Вся трудная и честная жизнь Танабая проходит перед нами. Он верит в
жизнь и любит ее, любит людей и труд; он идет навстречу самым сложным
испытаниям, завоевывает трудные победы. Таким закалила его партия, укрепила
его на путях добра, справедливости, лютой ненависти к обману, подхалимству,
очковтирательству. "Огненным духом бега" исполнен и любимый конь Танабая
буланый иноходец Гульсары, широкая грудь которого "доверчиво открыта
вольному степному ветру". Айтматов свое произведение назвал по имени коня:
художник ощутил что-то близкое, созвучное в характере Танабая и его друга
Гульсары - те же благородство, верность, прямота, огненный бег,
самозабвенная храбрость и бескорыстность...
Шли годы, полные напряженной работы, озаренные светлой радостью труда,
общения с людьми, радостью созидания, годы духовного обогащения самого
Танабая. Радость сменялась долгими и мучительными размышлениями,
невыносимой болью от незаслуженных ударов, когда, казалось бы, рушится все
святое, все, во имя чего жил и горел Танабай. Его несправедливо исключают
из партии; карьеристы и подлецы делают из Танабая чуть не уголовного
преступника, "врага народа". Что может быть больнее, страшнее этого? И все
же вера в народ, в партию, в справедливость не покидает благородного
человека.
Семь лет спустя после исключения из партии встретился Танабай с бывшим
комсомольским секретарем, теперь секретарем райкома партии Керимбековым,
который когда-то на бюро райкома смело защищал Танабая. Теперь он
предлагает: "Возвращайтесь в партию!" И Танабай, который вначале отвечает:
"Стар я уже. Какой толк теперь от меня партии? Что я могу сделать для нее?"
- подводя затем итог своей жизни, приходит к выводу, что он не хочет, не
может умирать "одинокой птицей, отбившейся от своей быстрокрылой стаи": ему
необходимо вернуться в партию, быть в ее рядах до конца.
Жизнь Танабая не прошла даром, его духовное богатство остается людям.
В этом сила таких людей, как Танабай, их жизненная несокрушимость.
Нельзя без волнения читать повесть Чингиза Айтматова "Белый пароход",
опубликованную в журнале "Новый мир" в 1970 году. Как будто все тут так
просто, обыденно, но как глубоко тревожит она человеческое сердце...
Действие происходит на глухом лесном кордоне, высоко в горах, далеко
от обжитых мест. Природа тут дикая, заповедная.

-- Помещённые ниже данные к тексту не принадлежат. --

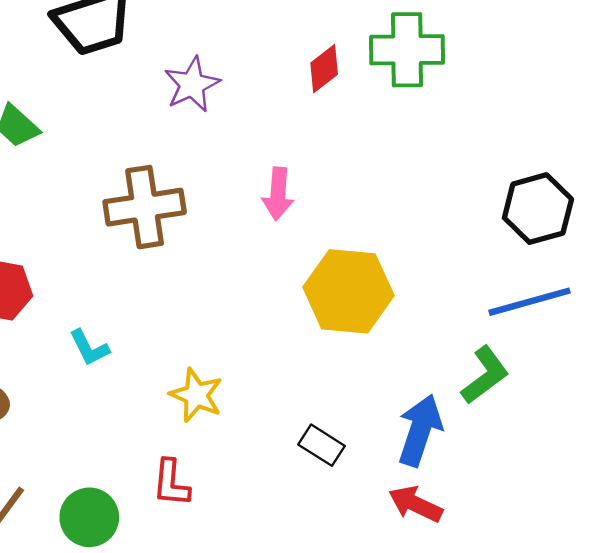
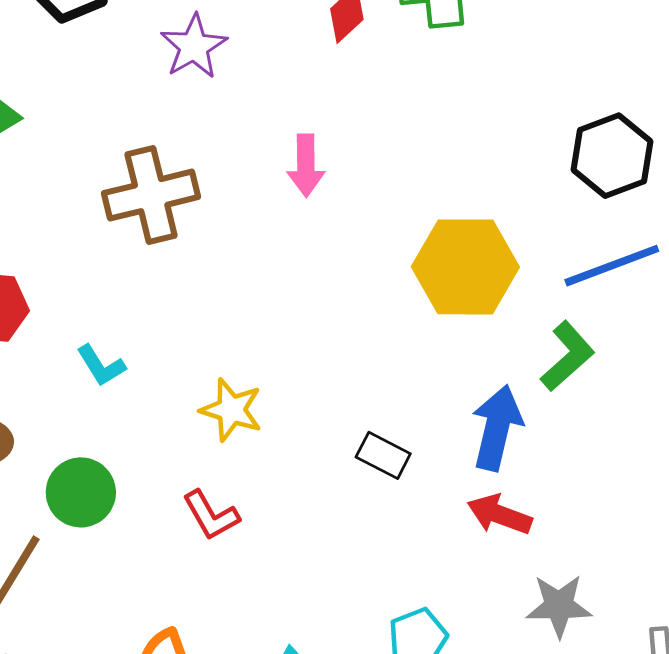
yellow hexagon: (348, 291) -> (465, 267), moved
red L-shape: (171, 483) -> (211, 515), turned -30
green circle: (89, 517) -> (81, 492), moved

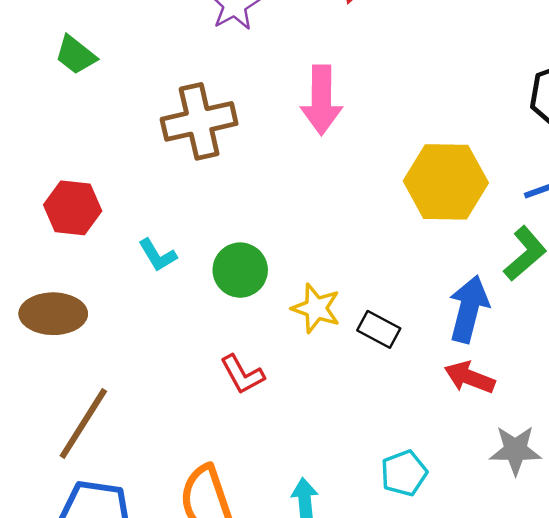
pink arrow: (306, 166) -> (321, 100), size x1.4
yellow star: (231, 410) -> (316, 308), moved
green circle: (81, 492) -> (240, 270), moved

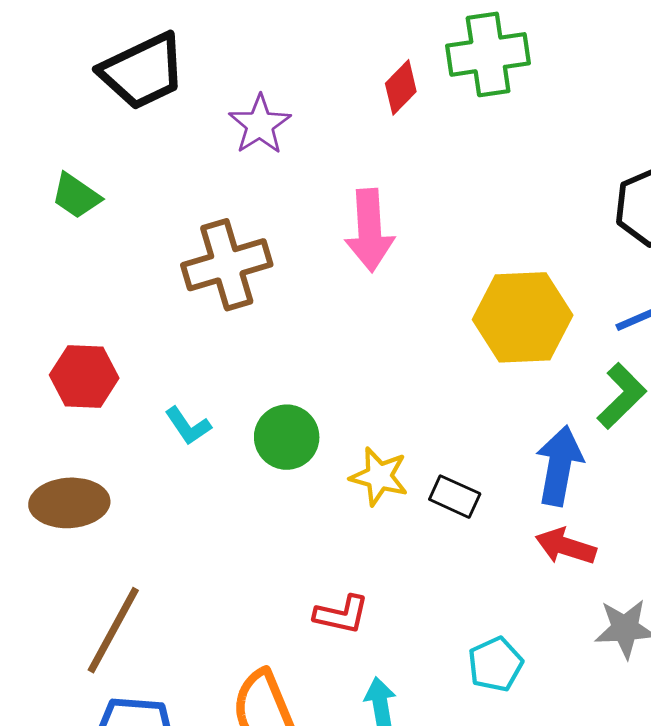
red L-shape: (242, 374) -> (341, 614), moved, turned -45

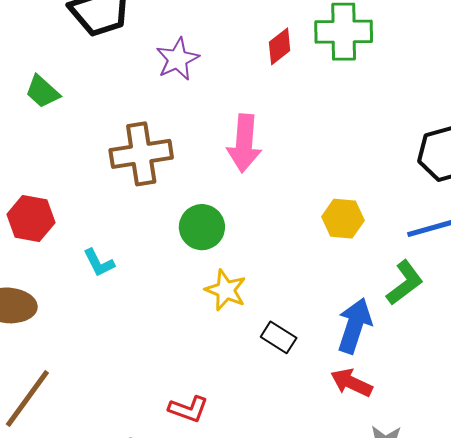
yellow hexagon: (523, 317) -> (343, 219), size x0.6
green circle: (287, 437) -> (202, 227), moved
yellow star: (379, 476) -> (226, 290), moved

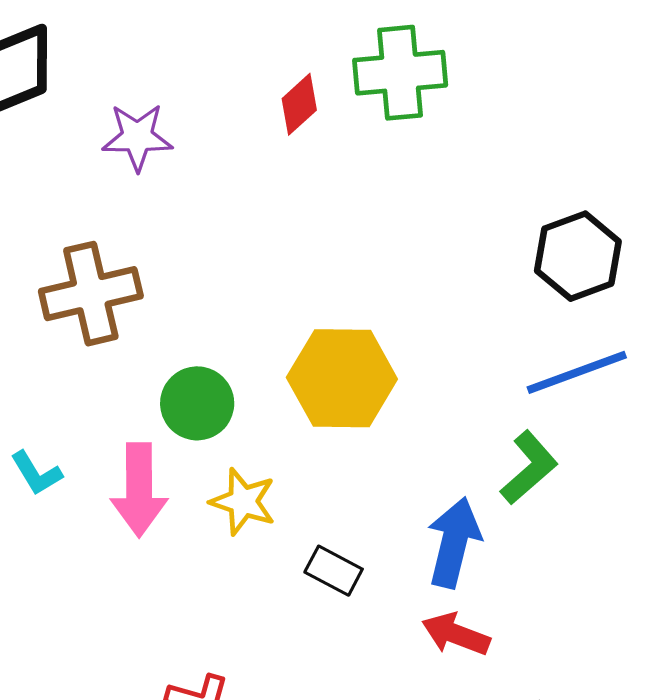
purple star: (178, 59) -> (137, 137), turned 30
pink arrow: (244, 143) -> (139, 490), moved
yellow hexagon: (343, 219) -> (342, 378), moved, size x1.6

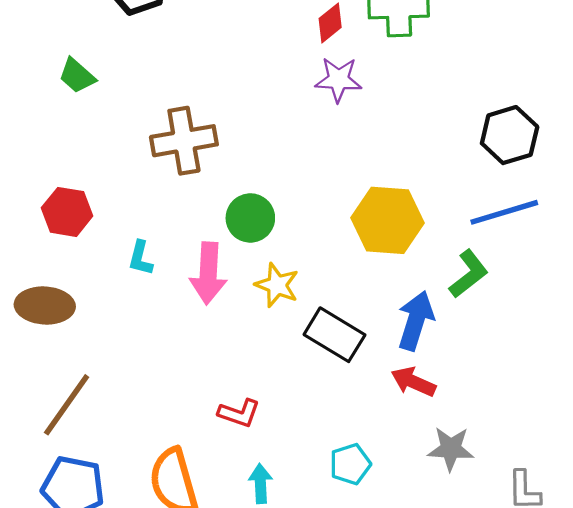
purple star: (137, 137) -> (338, 80), moved
yellow hexagon: (342, 378) -> (388, 220), moved
cyan L-shape: (36, 473) -> (141, 258), turned 42
black rectangle: (334, 571) -> (334, 335), size x1.6

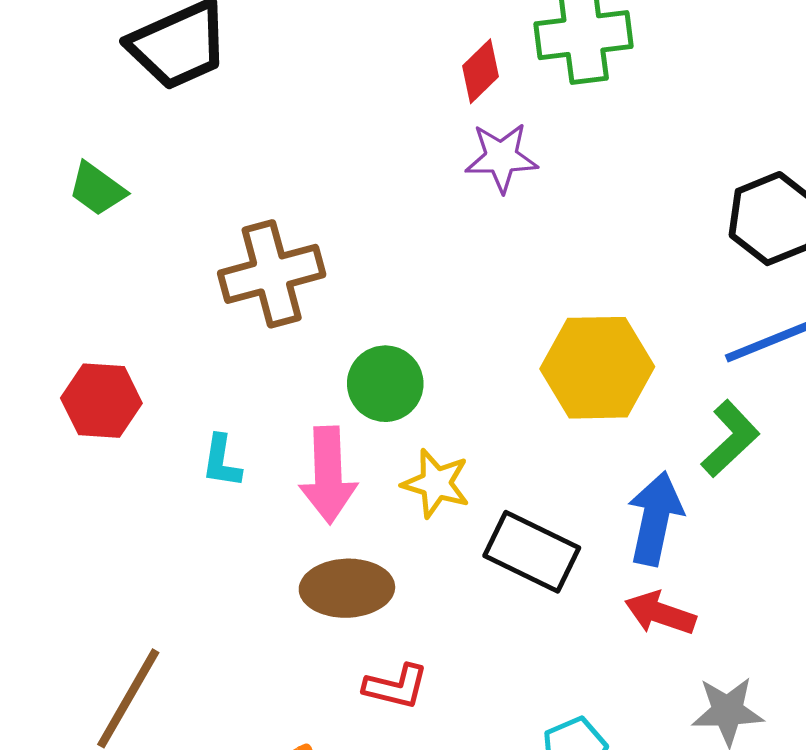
brown ellipse: (45, 305) -> (347, 588), moved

Камни-валуны, вечно ревущая
река, снеговые вершины, с которых ветер срывает шквальные метели. Здесь и
приютился маленький поселок: объездчик Орозкул, тетка Бекей, его жена,
старик Момун и его старуха, а также внучек Момуна - семилетний мальчишка "с
оттопыренными ушами", худенький, тщедушный фантазер и мечтатель. Он живет
один среди взрослых, без друзей, без матери и отца; он "брошенный". Любит и
жалеет его только дед Момун - добрый, но слабохарактерный, безвольный.
Другим взрослым до мальчишки дела нет.
Вот только пьяница, драчун и деспот всего поселка Орозкул ненавидит и
презирает беззащитного малыша. Он издевается и над дедом, и над своей
женой, но особенно ненавистен ему мальчишка с чистой и светлой душой.
Орозкул убивает Рогатую Мать-олениху, перед которой мальчик благоговел, он
уничтожает все живое, чему так радовался мальчик. И никто не в силах
заступиться, ибо здесь, в глуши, Орозкул "начальствует"...
Мысленно обращается мальчик к шоферу Кулубеку, хорошему парню, который
иногда наведывается в поселок. Кулубек целиком на стороне мальчишки: "Ты
(Орозкул) злой и негодный человек. Тебя здесь никто не любит. Тебя не любит
лес, ни одно дерево, даже ни одна травинка тебя не любит. Ты фашист. Уходи
и чтобы - навсегда. А ну, побыстрей!" Орозкул побежал без оглядки.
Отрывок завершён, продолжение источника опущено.